Elizabeth Loftus, cognitive psychologist and memory manipulation expert, has spent the last 40 years studying long term, episodic memory — the memories of the episodes of our lives. Long term memory is divided into two subcategories: implicit and explicit. Implicit memories do not require conscious thought, they allow us to do things automatically or by rote — like ride a bike, type, button a shirt, etc. This is also called procedural memory.

Episodic memories, the kind Elizabeth Loftus studies, are explicit memories. These memories require conscious thought — like remembering what you had for dinner last night or what your wore two days ago. The memories are autobiographical — any memory in which we personally play a part in the episode or scene of life is an episodic memory.

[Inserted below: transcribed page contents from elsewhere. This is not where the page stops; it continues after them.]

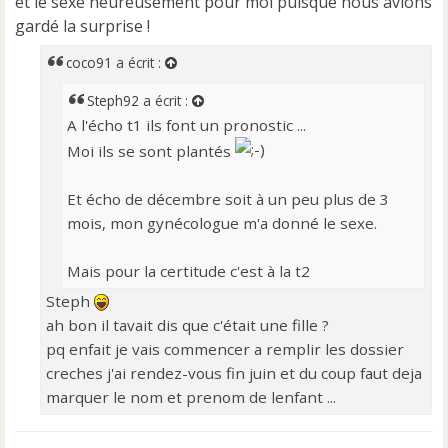
et le sexe heureusement pour moi puisque nous avions
n
gardé la surprise !
o
n
coco91
a écrit :
l
u
Steph92
a écrit :
A l'écho t1 ils font un pronostic ...
Moi ils se sont plantés
Et écho de décembre soit à un peu plus de 3
mois, mon gynécologue m'a donné le sexe.
Mais pour la certitude c'est à la t2
Steph
ah bon il tavait dis que c'était une fille ?
pq enfait je vais commencer a remplir les dossier
creches j'ai rendez-vous fin juin et du coup faut deja
marquer le nom et prenom de lenfant ...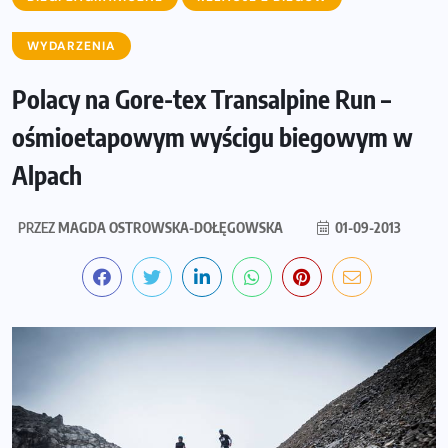
WYDARZENIA
Polacy na Gore-tex Transalpine Run –
ośmioetapowym wyścigu biegowym w
Alpach
PRZEZ
MAGDA OSTROWSKA-DOŁĘGOWSKA
01-09-2013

Another type of explicit memory is called semantic memory, which is the general knowledge we learn throughout our lives (math facts, the capitals of the states, etc…). These memories, like implicit memories, are not dependent on episodic memory. However, semantic and episodic memories are inter-dependent. Our semantic memories provide the framework for our episodic memories. For example, our semantic memory contains the information that the Twin Towers fell on Sept. 11, 2001 and our episodic memory contains the specific memory of where we were, what we were doing, who we were with and how we felt when the towers tragically collapsed.

Most people implicitly trust their episodic memories. It’s hard not to; after all, we were there. However, Loftus’ work has revealed that human episodic memory is not nearly as robust as we’d like to believe, even in the healthiest of brains. In fact, episodic memory is both fragile and malleable.

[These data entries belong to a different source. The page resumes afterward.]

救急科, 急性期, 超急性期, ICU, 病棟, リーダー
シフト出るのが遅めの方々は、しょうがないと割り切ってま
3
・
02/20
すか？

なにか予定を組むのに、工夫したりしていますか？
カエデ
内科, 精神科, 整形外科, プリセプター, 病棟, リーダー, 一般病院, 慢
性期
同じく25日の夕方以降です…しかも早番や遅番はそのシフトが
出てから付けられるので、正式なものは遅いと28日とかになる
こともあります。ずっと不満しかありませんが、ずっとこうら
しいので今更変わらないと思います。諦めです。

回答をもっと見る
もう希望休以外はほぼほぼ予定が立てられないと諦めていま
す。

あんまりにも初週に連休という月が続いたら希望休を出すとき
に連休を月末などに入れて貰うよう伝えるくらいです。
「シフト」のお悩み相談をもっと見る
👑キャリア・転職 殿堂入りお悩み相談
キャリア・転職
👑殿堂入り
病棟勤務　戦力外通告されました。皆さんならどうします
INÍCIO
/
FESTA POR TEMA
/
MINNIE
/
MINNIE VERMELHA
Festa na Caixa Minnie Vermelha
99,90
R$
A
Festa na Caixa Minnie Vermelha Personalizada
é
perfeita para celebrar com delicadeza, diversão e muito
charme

Most people implicitly trust their episodic memories. It’s hard not to; after all, we were there. However, Loftus’ work has revealed that human episodic memory is not nearly as robust as we’d like to believe, even in the healthiest of brains. In fact, episodic memory is both fragile and malleable.

One of the most startlingly findings is the ability to “implant” memories into people — so that they are convinced they have experienced events that did not, in fact, happen.

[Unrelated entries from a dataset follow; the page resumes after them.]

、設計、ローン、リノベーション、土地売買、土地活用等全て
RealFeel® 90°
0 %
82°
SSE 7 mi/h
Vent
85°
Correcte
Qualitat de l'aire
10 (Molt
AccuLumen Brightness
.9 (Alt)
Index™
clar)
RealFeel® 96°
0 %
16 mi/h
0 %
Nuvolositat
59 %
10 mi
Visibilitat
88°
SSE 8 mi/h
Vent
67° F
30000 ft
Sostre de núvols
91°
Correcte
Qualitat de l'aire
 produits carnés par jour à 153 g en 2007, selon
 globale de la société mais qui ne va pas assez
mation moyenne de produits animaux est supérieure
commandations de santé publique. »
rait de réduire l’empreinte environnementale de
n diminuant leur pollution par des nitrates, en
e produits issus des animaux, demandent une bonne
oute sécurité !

False memory implantation is not the only way people’s memories can be changed. It turns out we do it all the time, all on our own. Loftus compares this process to the creation of a Wikipedia page… to which we can make edits to our own memories, and others can make their own contributions.

This has tremendous repercussions:

From the frustrated parent who is convinced that their child is lying; to the perhaps wrongly convicted criminal, whose incarceration is based on “eyewitness” testimony.

In fact, the primary cause of wrongful convictions, according to Loftus, is faulty human memory leading to eyewitness error.

Some have even speculated that NBC’s Brian Williams may have been a victim of his own “mis-remembering” — experiencing a sort of memory hijacking in which people develop personal memories about events they have heard about. With repetition, over time, the borrowed memories can become part of the autobiographical memory.

Over the course of her career, Loftus has often wondered why humans are built with a memory that is so malleable. She theorizes that our memory flexibility — in spite of its fallibility, is not a bad thing. In fact, it may help us to navigate the world more effectively.

One benefit to memory distortions is that they may help us to feel better about ourselves. We may remember that we voted in more elections than we really did, that our children walked our talked earlier than in reality or that we performed better in school, received better grades than we really did. If there is any merit to the self-fulfilling prophecy — which research suggests there is — then this could work to our benefit.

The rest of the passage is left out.